About 50 % of irrigation in KSA depends upon shallow unconfined groundwater aquifers developed in valley basins that sometimes dry out due to a small amount of rainfall (Alkolibi 2002), and water shortage is the main problem facing the agriculture sector (Al-Shayaa et al. 2012). Cultivable area is approximately 2 % of the total land area (Shetty 2003). Some of the cultivable areas are located along the dry river beds (wadis) on either side of wadis that can be considered as floodplains.

Floodplains are generally lands most subject to repetitive floods, positioned contiguous to rivers and streams (Hadadin et al. 2013). This is an area of land adjacent to a stream or river that stretches from the banks of its channel to the base of the enclosing valley walls and experiences flooding during periods of high discharge. Floodplains are significant source of groundwater, also able to hold excess amount of water and normally comprise of permeable geological sediments. Floodplains are significant source of soil nutrients and hence possible for agricultural purposes, specifically in developing countries where public lives very near to floodplain systems (Dan-Azumi 2011).

The area of Wadi Bani Malik located to the east of Jeddah is commonly known as Al Misk Lake.
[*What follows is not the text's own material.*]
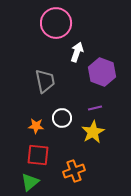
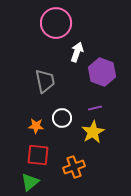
orange cross: moved 4 px up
It is one of the many floodplains present along the wadi beds near Jeddah. Lately, the area of Al Misk Lake has been under investigation for several purposes. For example, its flood potential and the associated dangers as a result of its close proximity to Jeddah has been studied for various return periods by Ewea (2010). By simulating the floods, Ewea (2010) put forward a conceptual model for estimating the threat associated with Al Misk Lake and suggested the procedures for flood mitigation. Ewea (2010) recommends that the integrated management of the Al Misk Lake be carried out for reducing the negative effects on the environment. By using the ground water flow modeling and GIS technology, Elfeki et al. (2011) calculated the expected travel time of 50 years for the groundwater contaminant plume formed as a result of dumping of untreated sewage at Al Misk Lake to the Red Sea.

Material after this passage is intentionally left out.